### Try it
Using the listing below, please print exactly the lines from the one with "TRENDS-TENDANCES" through the one with "March 31, 2013 at 9:10 pm". Leave out every picture.

### Material for the task
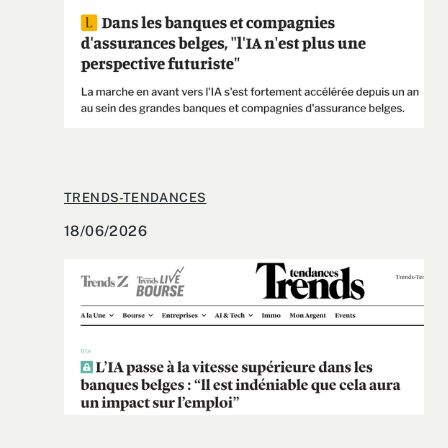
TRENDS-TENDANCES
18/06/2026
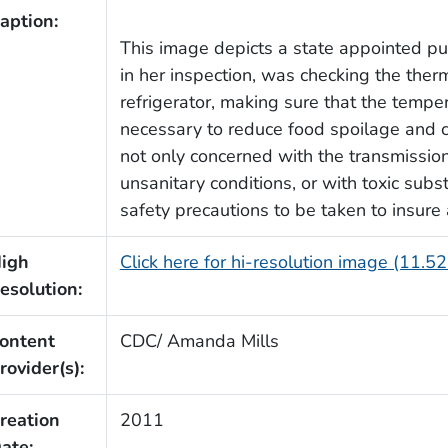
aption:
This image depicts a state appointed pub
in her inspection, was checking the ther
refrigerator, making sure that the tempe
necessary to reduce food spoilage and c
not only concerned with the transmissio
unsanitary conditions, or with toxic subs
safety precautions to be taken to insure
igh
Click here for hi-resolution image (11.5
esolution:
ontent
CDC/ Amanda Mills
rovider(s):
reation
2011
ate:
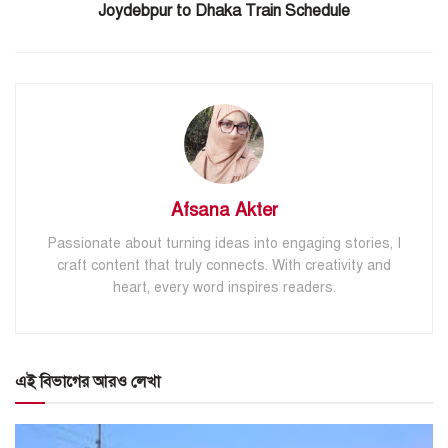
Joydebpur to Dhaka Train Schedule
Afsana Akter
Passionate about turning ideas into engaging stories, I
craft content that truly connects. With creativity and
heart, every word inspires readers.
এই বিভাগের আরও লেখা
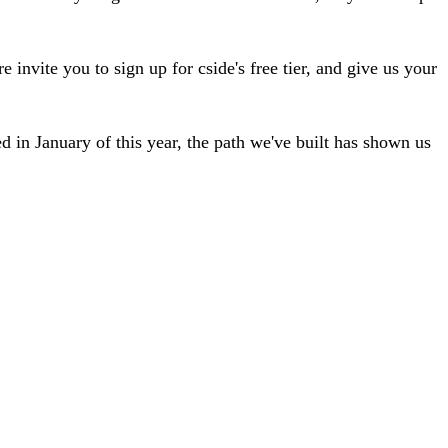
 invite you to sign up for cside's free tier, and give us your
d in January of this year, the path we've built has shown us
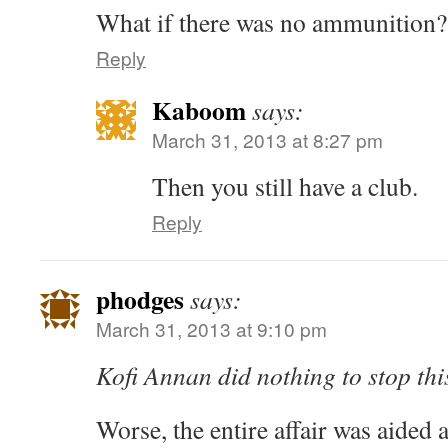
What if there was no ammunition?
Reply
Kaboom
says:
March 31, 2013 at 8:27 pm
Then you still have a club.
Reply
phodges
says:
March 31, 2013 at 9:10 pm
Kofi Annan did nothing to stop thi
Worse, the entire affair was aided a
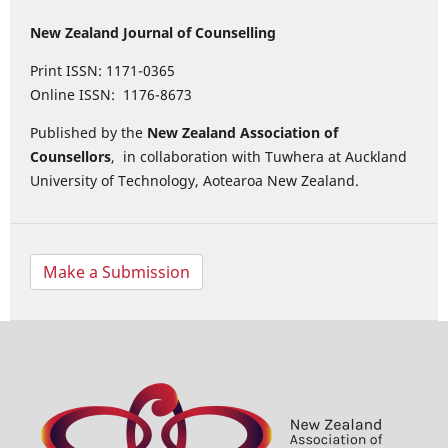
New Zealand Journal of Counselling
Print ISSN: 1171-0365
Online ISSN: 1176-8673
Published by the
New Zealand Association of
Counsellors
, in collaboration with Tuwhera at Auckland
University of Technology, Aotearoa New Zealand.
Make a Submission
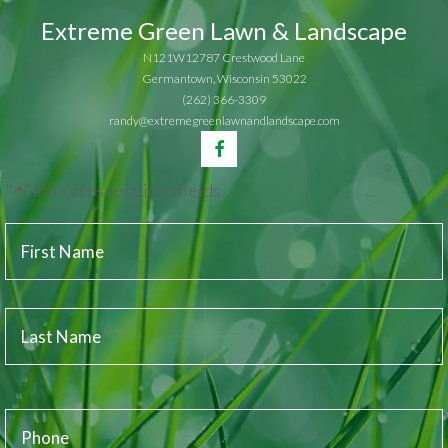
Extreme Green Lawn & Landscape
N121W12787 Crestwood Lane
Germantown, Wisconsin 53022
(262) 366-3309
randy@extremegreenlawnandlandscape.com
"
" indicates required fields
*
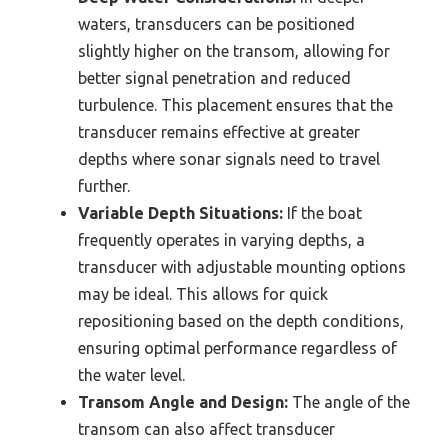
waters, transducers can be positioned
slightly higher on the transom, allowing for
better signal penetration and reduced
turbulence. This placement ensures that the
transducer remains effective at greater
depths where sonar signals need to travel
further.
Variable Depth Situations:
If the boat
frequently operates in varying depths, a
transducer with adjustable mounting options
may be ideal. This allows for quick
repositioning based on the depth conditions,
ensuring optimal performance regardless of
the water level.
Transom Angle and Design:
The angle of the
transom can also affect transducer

* * *

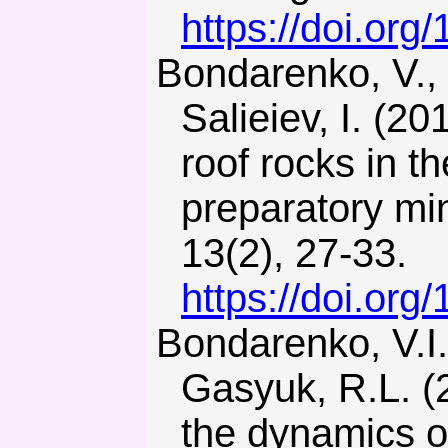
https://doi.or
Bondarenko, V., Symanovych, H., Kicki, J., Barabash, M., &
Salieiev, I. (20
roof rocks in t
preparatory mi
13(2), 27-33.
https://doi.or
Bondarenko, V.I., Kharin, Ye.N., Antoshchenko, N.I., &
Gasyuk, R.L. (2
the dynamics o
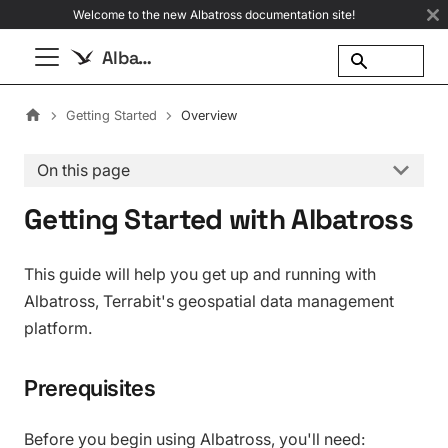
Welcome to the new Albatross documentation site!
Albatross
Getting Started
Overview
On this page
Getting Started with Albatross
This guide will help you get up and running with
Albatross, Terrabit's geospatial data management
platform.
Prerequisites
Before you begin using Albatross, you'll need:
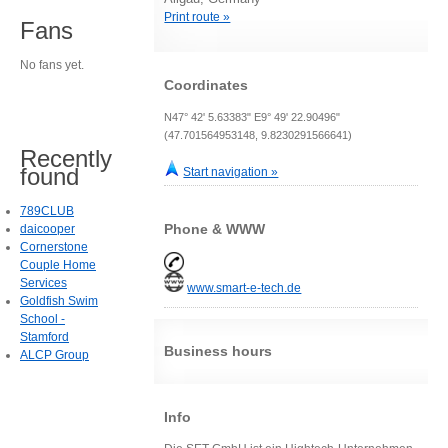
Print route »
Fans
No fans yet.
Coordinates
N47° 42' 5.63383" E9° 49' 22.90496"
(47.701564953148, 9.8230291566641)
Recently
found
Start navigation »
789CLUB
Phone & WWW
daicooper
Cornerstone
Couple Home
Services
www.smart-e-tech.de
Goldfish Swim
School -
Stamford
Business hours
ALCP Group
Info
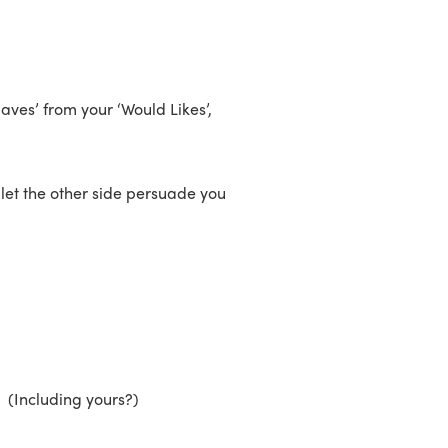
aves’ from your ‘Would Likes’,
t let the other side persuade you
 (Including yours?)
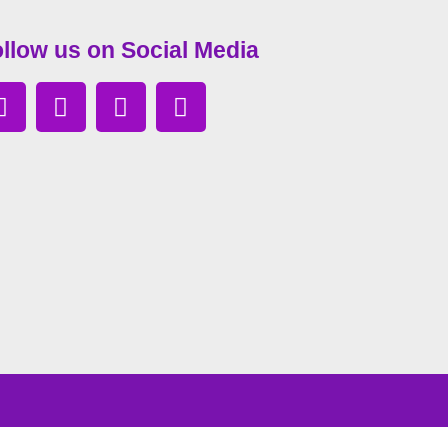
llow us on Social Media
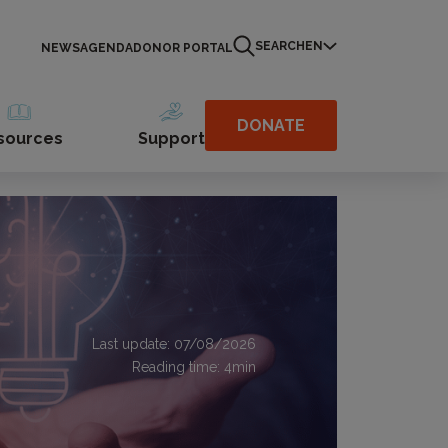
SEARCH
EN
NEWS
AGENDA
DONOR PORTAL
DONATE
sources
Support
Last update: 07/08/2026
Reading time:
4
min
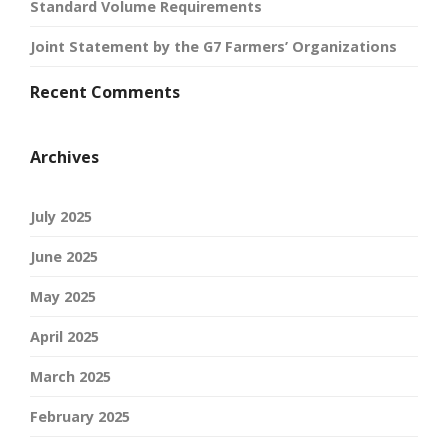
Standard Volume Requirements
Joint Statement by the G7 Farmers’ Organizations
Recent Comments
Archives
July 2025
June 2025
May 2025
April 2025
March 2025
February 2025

--

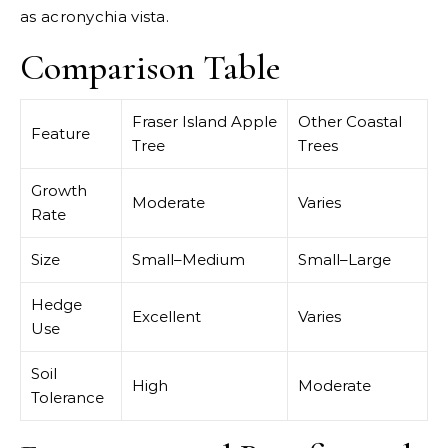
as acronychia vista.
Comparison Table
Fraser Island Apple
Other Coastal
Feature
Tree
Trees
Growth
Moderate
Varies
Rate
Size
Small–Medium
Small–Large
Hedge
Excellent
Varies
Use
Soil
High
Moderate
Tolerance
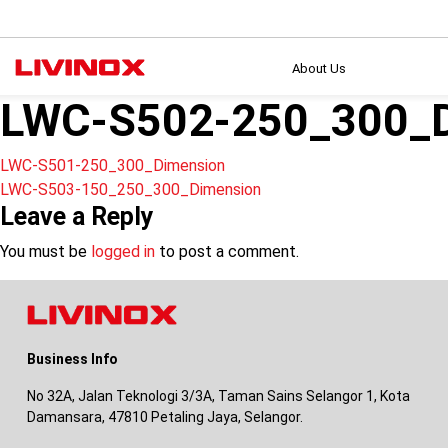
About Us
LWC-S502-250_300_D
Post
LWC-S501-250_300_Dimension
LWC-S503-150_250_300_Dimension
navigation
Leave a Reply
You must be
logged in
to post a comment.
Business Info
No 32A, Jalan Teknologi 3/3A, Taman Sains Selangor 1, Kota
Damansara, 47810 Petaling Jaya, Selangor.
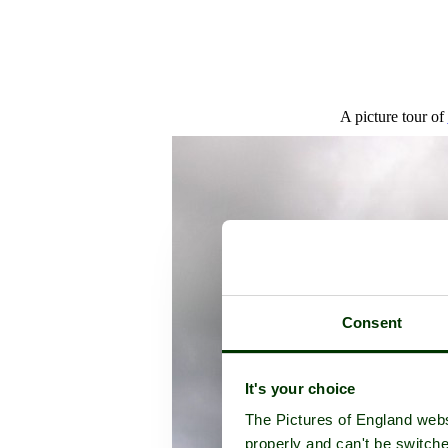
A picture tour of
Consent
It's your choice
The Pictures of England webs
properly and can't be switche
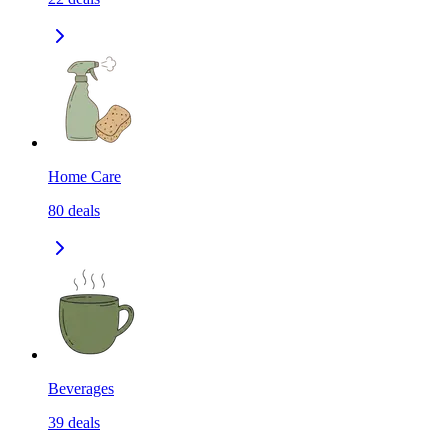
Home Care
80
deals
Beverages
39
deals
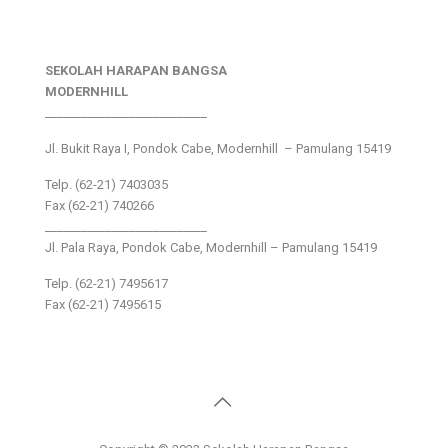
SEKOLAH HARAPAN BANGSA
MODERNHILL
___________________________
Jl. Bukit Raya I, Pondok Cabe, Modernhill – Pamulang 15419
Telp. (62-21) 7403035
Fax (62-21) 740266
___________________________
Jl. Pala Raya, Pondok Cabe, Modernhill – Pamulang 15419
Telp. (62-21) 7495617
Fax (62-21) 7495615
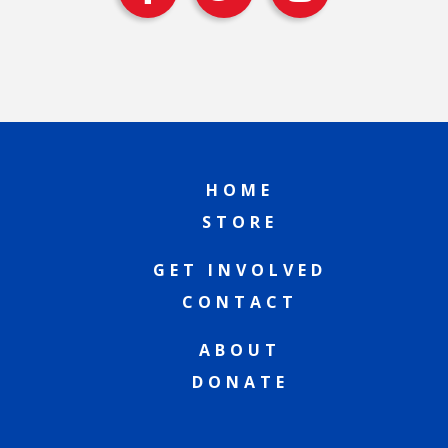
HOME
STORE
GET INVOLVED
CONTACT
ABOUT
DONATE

### Written response
TRENDS-TENDANCES
18/06/2026
aption:
This image depicts a state appointed pub
in her inspection, was checking the ther
refrigerator, making sure that the tempe
necessary to reduce food spoilage and c
not only concerned with the transmissio
unsanitary conditions, or with toxic subs
safety precautions to be taken to insure
igh
Click here for hi-resolution image (11.5
esolution:
ontent
CDC/ Amanda Mills
rovider(s):
reation
2011
ate:
Joydebpur to Dhaka Train Schedule
Afsana Akter
Passionate about turning ideas into engaging stories, I
craft content that truly connects. With creativity and
heart, every word inspires readers.
এই বিভাগের আরও লেখা
 invite you to sign up for cside's free tier, and give us your
d in January of this year, the path we've built has shown us
What if there was no ammunition?
Reply
Kaboom
says:
March 31, 2013 at 8:27 pm
Then you still have a club.
Reply
phodges
says:
March 31, 2013 at 9:10 pm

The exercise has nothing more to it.